Regrettable Juvenilia
11:19 / 20.06.01
There was a very good article in the paper the other day about how people are suspicious of conceptual artists because a lot of them don't do the 'real' work, for example the assembley of a piece, themselves. The writer pointed out that we still give architects full credit for designing a building, so why should art be any different? It's an interesting side of the debate... I myself, despite what I said above, often find it hard to shake the gut reaction neatly summed up by Luke Haines: "signing your name is not enough".
 
 
Saveloy
12:40 / 20.06.01
Adrian:
"You might be right there. I was thinking along the lines of 'people are used to the idea that paint put into an arrangement and contained within a frame = art', so they tend not to question it... ...Art that exists in forms other than combinations of paint + frame continues to be viewed with suspicion (if at all) by many"


Yeah, that was sort of what I was saying at the end of my post above. I find it helps if you think of it as a transaction between artist and viewer. With a painting, the nature of the transaction is fairly explicit - whilst the viewer may not know exactly what the artists intends for them to get out of it (if anything), they at least know exactly what to do in order to get it: they just have to look at the damn thing. It's all there in the lines, shapes, colours etc. They don't even have to bother about the artists intentions, they are allowed to simply decide whether or not they like it. We feel comfortable doing this because we are used to deriving pleasure from visuals. It is in our nature to do it, it is instinctive. If you had never seen a painting before, if you had never even heard of art and were presented with a picture, be it the maddest abstract painting ever, you would probably still respond to it in entirely the 'right' way.
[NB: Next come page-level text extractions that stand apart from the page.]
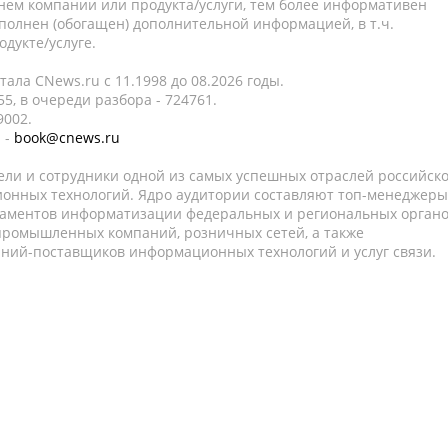
нем компании или продукта/услуги, тем более информативен
полнен (обогащен) дополнительной информацией, в т.ч.
дукте/услуге.
ала CNews.ru c 11.1998 до 08.2026 годы.
5, в очереди разбора - 724761.
9002.
 -
book@cnews.ru
ели и сотрудники одной из самых успешных отраслей российск
онных технологий. Ядро аудитории составляют топ-менеджеры
таментов информатизации федеральных и региональных орган
 промышленных компаний, розничных сетей, а также
аний-поставщиков информационных технологий и услуг связи.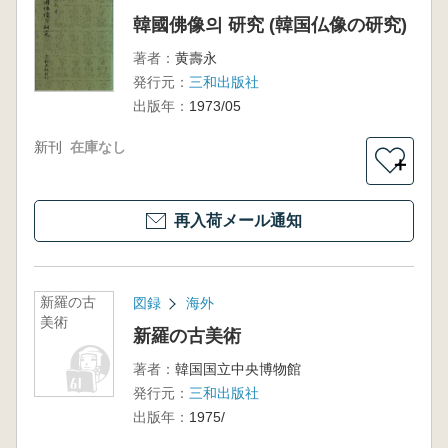
韓國佛像의 研究 (韓国仏像の研究)
著者：
黄壽永
発行元：
三和出版社
出版年：
1973/05
新刊
在庫なし
＋
再入荷メール通知
新羅の古
図録
海外
美術
新羅の古美術
著者：
韓国国立中央博物館
発行元：
三和出版社
出版年：
1975/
With a conceptual or installation piece, however, it is not at all clear what we are meant to do with it, not unless you are armed with some sort of explanation from the artist. [I can't be arsed finishing this, you get the gist, don't you?]
 
 
Saveloy
12:56 / 20.06.01
Zenith:

"The writer pointed out that we still give architects full credit for designing a building, so why should art be any different?"

Theoretically there shouldn't be a difference, but practically there is a world of difference between Sir Norman Foster spending months, possibly years designing something that takes into account all the needs of the client, that won't fall down, that works etc, and Jeff Koons giving some craftsman a model of a toy train and saying "make that in chrome".
 
 
Liloudini
17:39 / 20.06.01
quote: Theoretically there shouldn't be a difference, but practically there is a world of difference between Sir Norman Foster spending months, possibly years designing something that takes into account all the needs of the client, that won't fall down, that works etc, and Jeff Koons giving some craftsman a model of a toy train and saying "make that in chrome"

With no intentions of a value analysis of Norman Foster or Jeff Koons work and seeing the problem in a general way, i think there is in here a important distinction to do: the issues of art are not the same as the architecture ones. It's respective works don't have the same function and it's relation with persons that see/think about it/use them are not the same. Maybe this difference should be considered in the comparison and analysis of two such different fields as architecture and art. Maybe a value analysis related with use concept are not opportune when we talk about art. There is a world of difference between art and architecture because in it's theory (and consequently on practice) the difference it's intrinsic.